Outlook: trading so far in 2023/24 has been in line with consensus expectations. These are specified as revenue of £272.1m and adjusted pre-tax profit of £32.2m.
Based on this outlook, sales and profit growth is expected to be about 3.5% this year.
This subdued outlook doesn't entirely seem to reflect the company's narrative that "readers are turning to books", but it might explain why Bloomsbury's share price has fallen by nearly 20% from the record highs seen last year.
My view: in broad terms, I think this is a good business. But I can't escape the feeling that Bloomsbury is still heavily reliant on profits from Harry Potter. While the non-consumer business is growing steadily, my feeling is that a lot of growth is being driven by acquisition spending.
I also note that more than 10% of revenue (£68.9m) came from a single customer last year. A similar performance was reported in FY22. I don't know who this is or how much profit it represents, but such concentration often carries an element of risk.
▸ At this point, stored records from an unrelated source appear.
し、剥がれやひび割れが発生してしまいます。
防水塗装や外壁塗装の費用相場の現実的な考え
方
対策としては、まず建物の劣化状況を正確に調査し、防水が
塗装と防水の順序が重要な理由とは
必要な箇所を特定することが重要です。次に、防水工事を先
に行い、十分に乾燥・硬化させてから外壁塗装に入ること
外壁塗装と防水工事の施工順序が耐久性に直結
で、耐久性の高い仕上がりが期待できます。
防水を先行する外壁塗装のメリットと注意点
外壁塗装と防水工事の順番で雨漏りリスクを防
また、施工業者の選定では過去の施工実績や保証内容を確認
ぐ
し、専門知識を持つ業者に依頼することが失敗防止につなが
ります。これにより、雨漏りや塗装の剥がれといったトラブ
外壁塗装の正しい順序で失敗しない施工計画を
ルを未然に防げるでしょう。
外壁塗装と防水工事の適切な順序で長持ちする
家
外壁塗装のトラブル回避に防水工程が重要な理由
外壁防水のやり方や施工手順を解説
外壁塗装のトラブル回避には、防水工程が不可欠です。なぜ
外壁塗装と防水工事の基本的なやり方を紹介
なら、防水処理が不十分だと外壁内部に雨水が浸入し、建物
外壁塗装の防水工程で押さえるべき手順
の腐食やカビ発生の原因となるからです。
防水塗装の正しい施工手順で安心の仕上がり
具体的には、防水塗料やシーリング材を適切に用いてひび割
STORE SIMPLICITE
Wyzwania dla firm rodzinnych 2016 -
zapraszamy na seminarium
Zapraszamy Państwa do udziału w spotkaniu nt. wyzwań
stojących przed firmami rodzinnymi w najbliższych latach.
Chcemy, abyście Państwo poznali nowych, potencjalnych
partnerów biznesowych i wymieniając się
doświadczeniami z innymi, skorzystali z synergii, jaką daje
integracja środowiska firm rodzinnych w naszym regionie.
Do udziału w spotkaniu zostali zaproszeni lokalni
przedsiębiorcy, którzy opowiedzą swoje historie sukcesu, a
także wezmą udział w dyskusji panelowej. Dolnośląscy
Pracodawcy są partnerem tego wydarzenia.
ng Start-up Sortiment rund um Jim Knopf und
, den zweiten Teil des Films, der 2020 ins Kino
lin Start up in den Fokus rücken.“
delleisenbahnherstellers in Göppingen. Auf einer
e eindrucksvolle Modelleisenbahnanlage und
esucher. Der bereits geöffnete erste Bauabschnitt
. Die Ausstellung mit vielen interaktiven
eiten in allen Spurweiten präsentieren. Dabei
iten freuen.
I admit that I've only taken a fairly cursory look at Bloomsbury. There's more to unpack here and I may be missing some key elements. It would be interesting to spend some more time on this, and I may do so at some point.
However, my initial conclusion is that Bloomsbury's share price is probably up with events at current levels.
Disclaimer: This is a personal blog and I am not a financial adviser. All content is provided for information and educational purposes only. Nothing I say should be interpreted as investing advice or recommendations.
You should carry out your own research and make your own investing decisions. Investors who are not able to do this should seek qualified financial advice. Reasonable efforts are made to ensure that information provided is correct at the time of publication, but no guarantee is implied or provided. Information can change at any time and past articles are not updated.